La première question ne tarde pas, sous forme de coup de gueule d'un retraité qui s'indigne du montant de sa pension. "On va finir mendiants alors qu'on a payé toute notre vie, le système va dans la merde, il déraille complètement, tout le monde se gave", s'insurge-t-il en tapant son poing gauche dans sa paume droite. Toujours debout appuyée au dossier d'une chaise, Maria Lohela avance que les "Vrais Finlandais" ont voté contre les augmentations des députés au Parlement. "Nous ne sommes que dans l'opposition, nous ne pouvons pas grand chose", tente-t-elle. Et de rassurer : "On est en train de construire la force du parti pour conquérir le pouvoir." "Des promesses, toujours des promesses et des discours vides", s'agace un autre qui n'a pas quitté son blouson de cuir malgré l'atmosphère chaleureuse du centre. Son voisin fixe le fond de son gobelet en savourant chaque mot.
"Il ira pantoufler à l'UE comme les autres"
Elle enchaîne, évoque le "budget qui n'est pas fait démocratiquement puisque le gouvernement fait sortir les députés pour faire sa tambouille". La conversation glisse sur le Premier ministre qui a récemment annoncé sa probable démission en juin. "Il s'est enfin regardé dans le miroir, il n'a pas de quoi être fier de lui", lance un participant arrachant quelques sourires. "Mais il ira pantoufler à l'UE comme les autres", marmonne le blouson en cuir, mains dans les poches. Et de citer l'exemple d'Erkki Liikanen, ancien ministre des Finances, "planqué à Bruxelles le temps de la crise il y a 20 ans et revenu par la fenêtre pour devenir gouverneur de la Banque de Finlande".
Il y a celui qui pense que la Finlande est pillée par l'industrie forestière et son voisin qui trouve que l'énergie nucléaire, "une énergie de guerre", consomme plus d'énergie qu'elle en produit, ce qui agace un troisième qui a réduit son gobelet en carton à l'état de confettis et qui pense que seul le nucléaire peut assurer l'indépendance énergétique du pays. Le retraité indigné lève la main pour prévenir "la troisième guerre mondiale frappe à la porte avec la situation en Ukraine", mais Maria Lohela n'est "pas là pour affoler le peuple". "Les Nations unies sont impuissantes, édentées", insiste un autre. La candidate en profite pour recaser que son parti est contre l'intégration de la Finlande à l'Otan, caressant dans le sens du poil l'attachement des Finlandais à leur position de "non-alignés" militaires, notamment défendue durant la Guerre froide.

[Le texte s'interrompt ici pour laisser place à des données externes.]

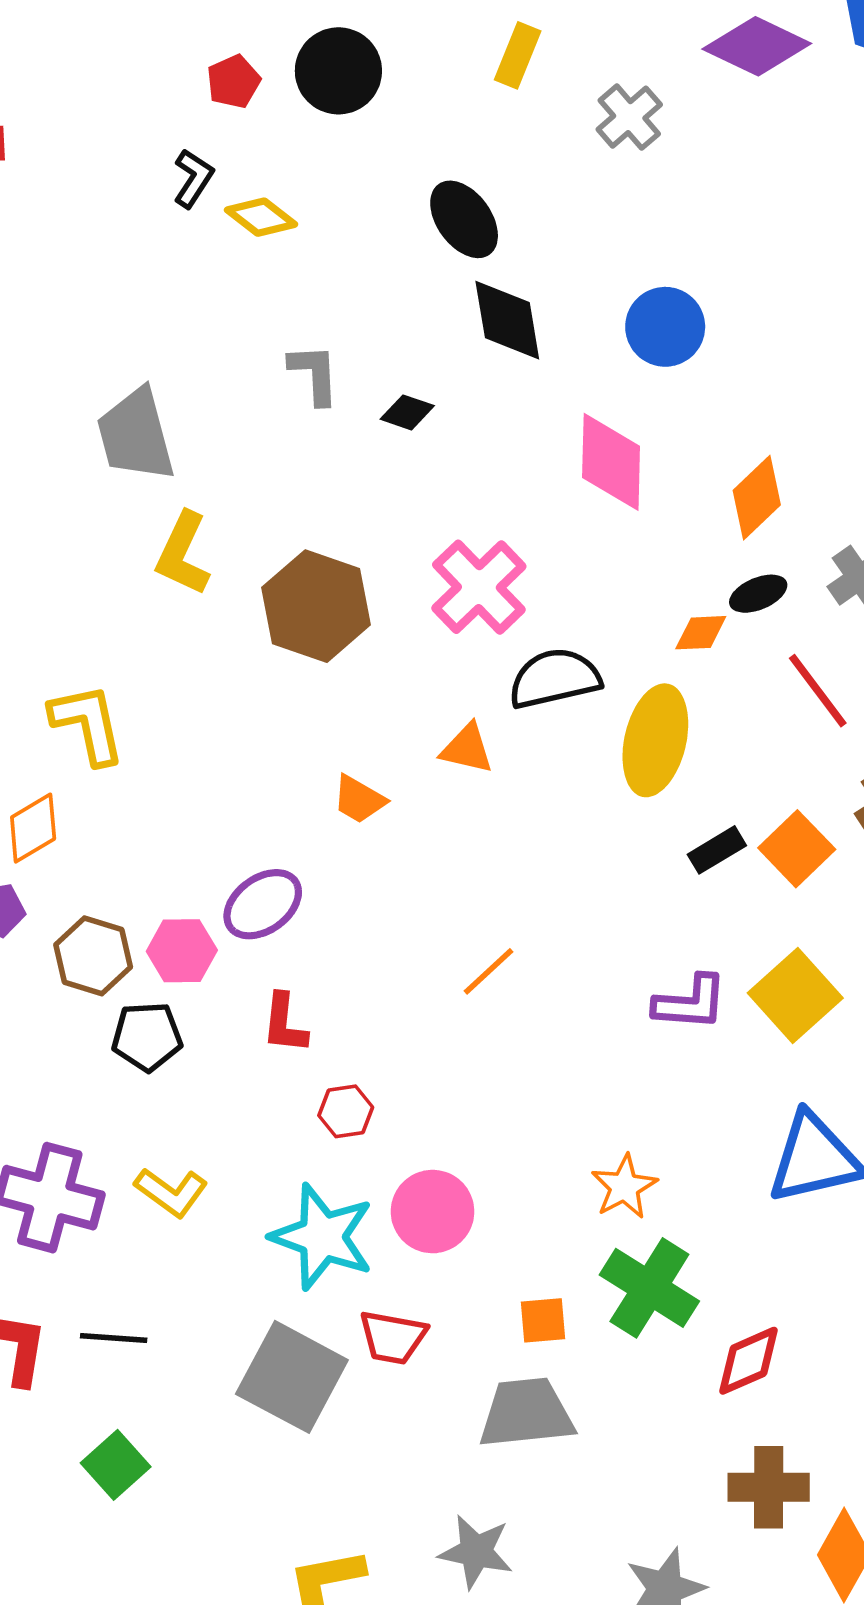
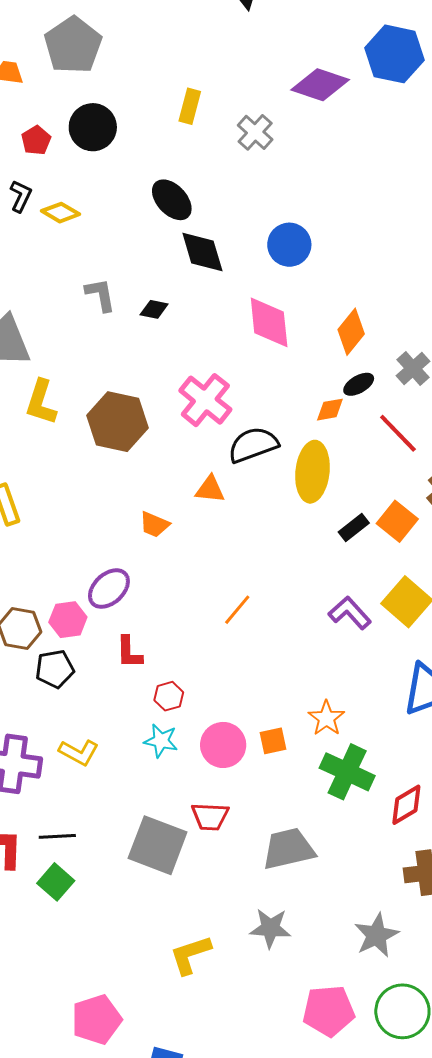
purple L-shape: (690, 1003) -> (350, 613), turned -129
cyan star: (322, 1237) -> (161, 741), moved, size x0.6
orange square: (543, 1320) -> (273, 741), moved
green square: (116, 1465) -> (56, 882), moved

"Faire fleurir des talents de chacun"
Pendant que certains vont reprendre une part de roulé double crème pâtissière et un gobelet opérationnel, une des deux seules femmes présentes enchaîne sur l'éducation, incapable d'accompagner nombre d'enfants finlandais qui "tombent de la charrette" et se retrouvent totalement isolés.
"Nous devons tous nous serrer les coudes, chaque enfant est comme une graine qu'il faut faire pousser. Il faut faire fleurir les talents de chacun", réplique une Maria Lohela soudainement bucolique.
"Mais au niveau du primaire, du collège ou même avant ?"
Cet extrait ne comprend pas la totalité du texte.